The median Republican Congressional district now has a population density 11 times smaller than the median Democratic district[.]
Chart from here, which goes on to explain:
As shown in the chart above (in Log scale), there was a relatively strong positive correlation between density of congressional districts and the vote share of the Democratic candidate in the 2010 elections. Of densest quartile of districts with a race between a Democrat and a Republican — 105 of them, with a density of 1,935 people per square miles or more — the Democratic candidate won 89. Of the quartile of districts with the lowest densities — 98 people per square mile and below — Democratic candidates only won 23 races.
This is a pretty intense urban-rural divide.

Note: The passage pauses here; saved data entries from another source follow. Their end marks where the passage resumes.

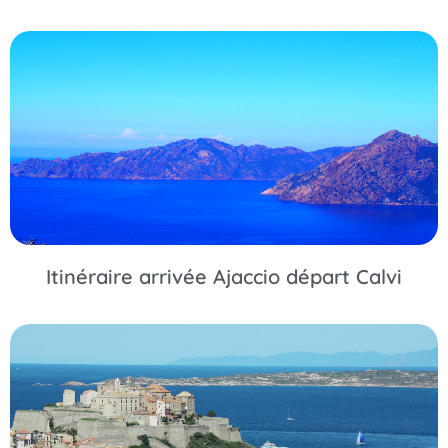
Itinéraire arrivée Ajaccio départ Calvi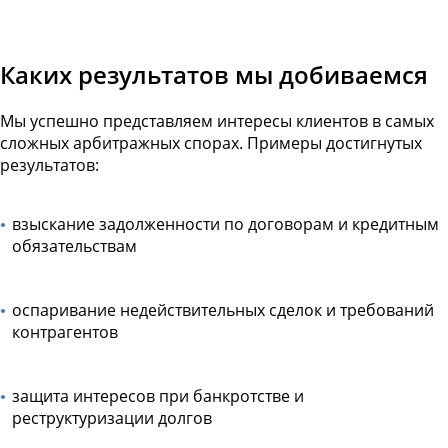
Каких результатов мы добиваемся
Мы успешно представляем интересы клиентов в самых
сложных арбитражных спорах. Примеры достигнутых
результатов:
взыскание задолженности по договорам и кредитным
обязательствам
оспаривание недействительных сделок и требований
контрагентов
защита интересов при банкротстве и
реструктуризации долгов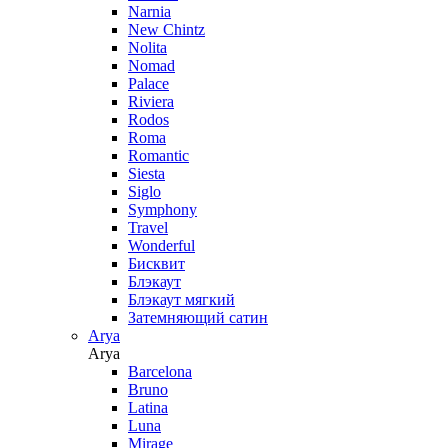
Narnia
New Chintz
Nolita
Nomad
Palace
Riviera
Rodos
Roma
Romantic
Siesta
Siglo
Symphony
Travel
Wonderful
Бисквит
Блэкаут
Блэкаут мягкий
Затемняющий сатин
Arya
Arya
Barcelona
Bruno
Latina
Luna
Mirage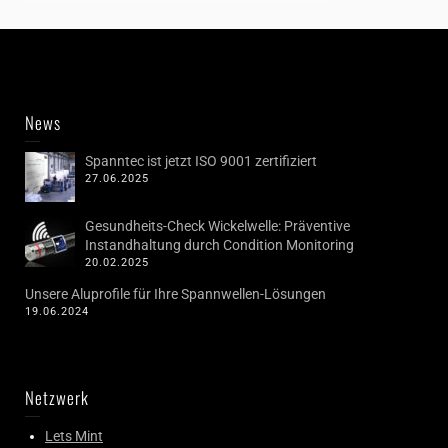
News
Spanntec ist jetzt ISO 9001 zertifiziert
27.06.2025
Gesundheits-Check Wickelwelle: Präventive
Instandhaltung durch Condition Monitoring
20.02.2025
Unsere Aluprofile für Ihre Spannwellen-Lösungen
19.06.2024
Netzwerk
Lets Mint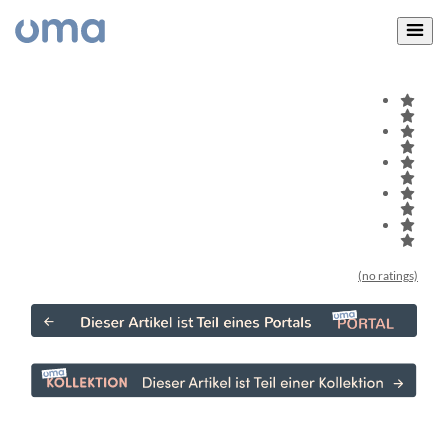
(no ratings)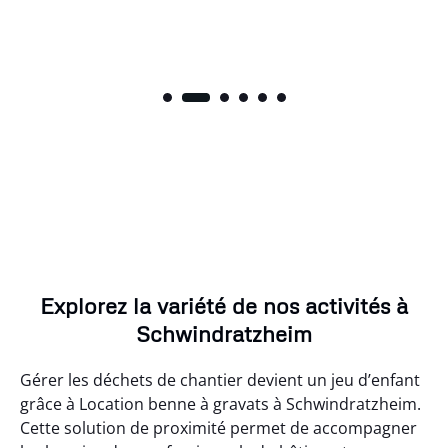
Explorez la variété de nos activités à
Schwindratzheim
Gérer les déchets de chantier devient un jeu d’enfant
grâce à Location benne à gravats à Schwindratzheim.
Cette solution de proximité permet de accompagner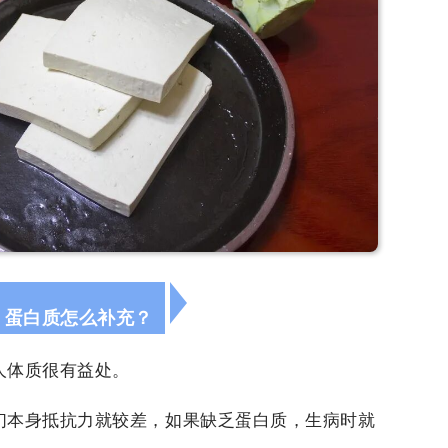
蛋白质怎么补充？
人体质很有益处。
们本身抵抗力就较差，如果缺乏蛋白质，生病时就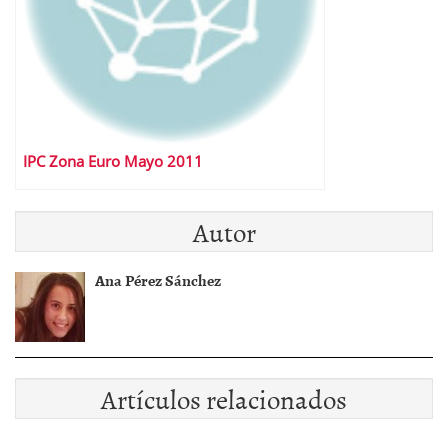
IPC Zona Euro Mayo 2011
Autor
Ana Pérez Sánchez
Artículos relacionados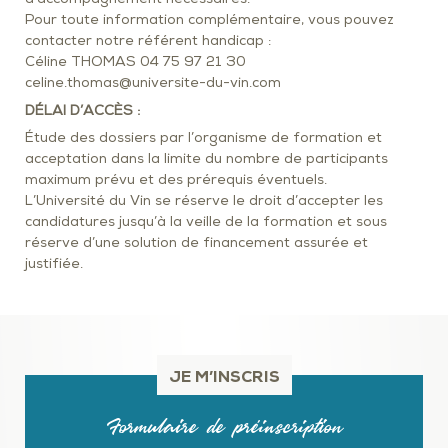
Pour toute information complémentaire, vous pouvez
contacter notre référent handicap :
Céline THOMAS 04 75 97 21 30
celine.thomas@universite-du-vin.com
DÉLAI D’ACCÈS :
Étude des dossiers par l’organisme de formation et
acceptation dans la limite du nombre de participants
maximum prévu et des prérequis éventuels.
L’Université du Vin se réserve le droit d’accepter les
candidatures jusqu’à la veille de la formation et sous
réserve d’une solution de financement assurée et
justifiée.
JE M’INSCRIS
Formulaire de préinscription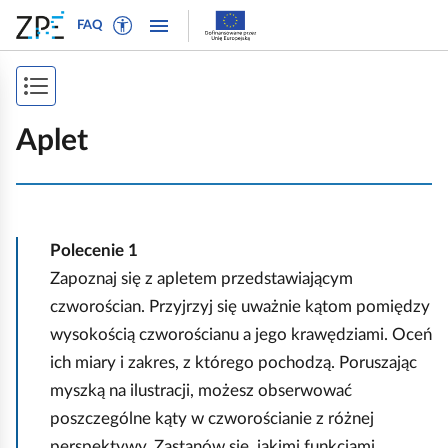
W
P
P
P
FAQ
ł
r
r
o
ą
z
z
k
c
e
e
P
a
z
j
j
ż
o
t
d
d
Aplet
n
r
ź
ź
k
a
y
d
d
a
w
b
o
o
i
ż
t
n
t
g
Polecenie
1
e
a
r
s
a
k
w
e
Zapoznaj się z apletem przedstawiającym
p
c
s
i
ś
czworościan. Przyjrzyj się uważnie kątom pomiędzy
j
i
t
g
c
ę
wysokością czworościanu a jego krawędziami. Oceń
o
a
i
s
ich miary i zakres, z którego pochodzą. Poruszając
w
c
t
myszką na ilustracji, możesz obserwować
y
j
r
poszczególne kąty w czworościanie z różnej
d
i
l
perspektywy. Zastanów się, jakimi funkcjami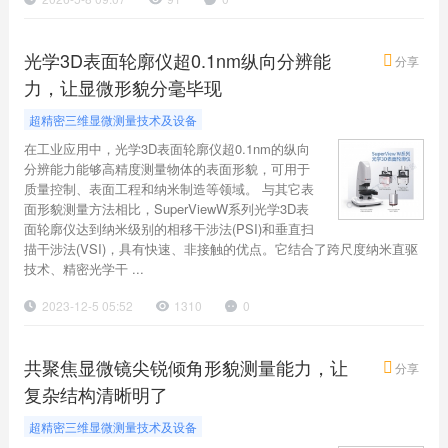
光学3D表面轮廓仪超0.1nm纵向分辨能
分享
力，让显微形貌分毫毕现
超精密三维显微测量技术及设备
在工业应用中，光学3D表面轮廓仪超0.1nm的纵向
分辨能力能够高精度测量物体的表面形貌，可用于
质量控制、表面工程和纳米制造等领域。 与其它表
面形貌测量方法相比，SuperViewW系列光学3D表
面轮廓仪达到纳米级别的相移干涉法(PSI)和垂直扫
描干涉法(VSI)，具有快速、非接触的优点。它结合了跨尺度纳米直驱
技术、精密光学干 ...
2023-12-5 05:52
1310
0
共聚焦显微镜尖锐倾角形貌测量能力，让
分享
复杂结构清晰明了
超精密三维显微测量技术及设备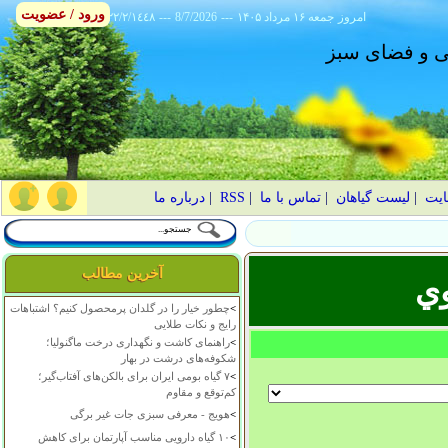
ورود / عضویت
امروز
۱۴۰۵ جمعه ۱۶ مرداد
---
8/7/2026
---
٢٢/٢/١٤٤٨
انی و فضای سبز
ایت
|
لیست گیاهان
|
تماس با ما
|
RSS
|
درباره ما
آخرین مطالب
ي
>
چطور خیار را در گلدان پرمحصول کنیم؟ اشتباهات
رایج و نکات طلایی
>
راهنمای کاشت و نگهداری درخت ماگنولیا؛
شکوفه‌های درشت در بهار
>
۷ گیاه بومی ایران برای بالکن‌های آفتاب‌گیر؛
کم‌توقع و مقاوم
>
هویج - معرفی سبزی جات غیر برگی
>
۱۰ گیاه دارویی مناسب آپارتمان برای کاهش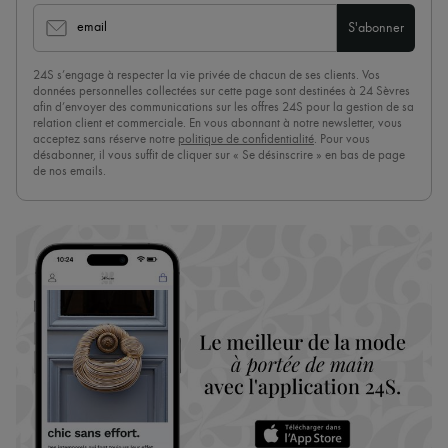
email
S'abonner
24S s’engage à respecter la vie privée de chacun de ses clients. Vos
données personnelles collectées sur cette page sont destinées à 24 Sèvres
afin d’envoyer des communications sur les offres 24S pour la gestion de sa
relation client et commerciale. En vous abonnant à notre newsletter, vous
acceptez sans réserve notre
politique de confidentialité
. Pour vous
désabonner, il vous suffit de cliquer sur « Se désinscrire » en bas de page
de nos emails.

Shifts like those in Colorado which transferred rural Congressional Districts 3 and 4 from Blue Dog Democrats to Republicans no doubt made it more intense.
If you wanted to be more fine grained in your analysis, I also have no doubt that intraparty liberal-conservative divides would also show a meaningful connection to population density: moderate Republicans probably tend to be from more urban districts, while conservative Democrats probably tend to be from more rural districts.
I also suspect that further analysis would show that if you were took take more fine grained data, for example, census tracts, that average population density in a district would match the partisan split even more strongly. In other words, it is possible to have a large Congressional district in which most of the voters live in a densely populated central city or two, and a minority of voters live in outlying areas around the cities that house most of the people in the district. My expectation is that geographically large Congressional Districts in which most voters are crammed into central cities but there are large, barely populated outlying areas are more liberal than geographically large Congressional Districts with a steady low level of population densities (e.g. districts that have only small towns, rural areas and exurbs).
There is a credible argument that population density is indeed one of the prime drivers of partisan identity - that living in an urban area causes Democratic policies to make more sense, while living in a rural area causes Republican policies to make more sense.
One way to test that would be to look at changes in political ideology upon moving from an area that has high population density to one that has low population density and visa versa. If an individual's politics get more conservative when he or she moves to the country, and more liberal when he or she moves to the city, then the case for population density causing political identity would be supported (although one could also argue for neighborhood effects that are independent of population density in that scenario).
It is possible to argue for causes other than population density for this divide. For example, one could argue that it is farming, rather than population density that drives it. But, this would fail to explain why exurbanites are more conservative than outer ring suburbanites who in turn are more conservative than inner ring suburbanites who are in turn more conservative than central city residents, none of whom are involved in the farm economy. A population density explanation can also explain why cities like Columbus, Ohio, which have a large land area for their population, are more conservative politically than more densely populated cities like Denver.
One important caveat is that I am not at all sure that this relationship holds in all U.S. regions. In the South, partisan divides based on race and religion may swamp most population density effects, while in the North, I suspect that racial and religious divides merely reinforce the population density effects. There are many rural blacks in the South and few in the North.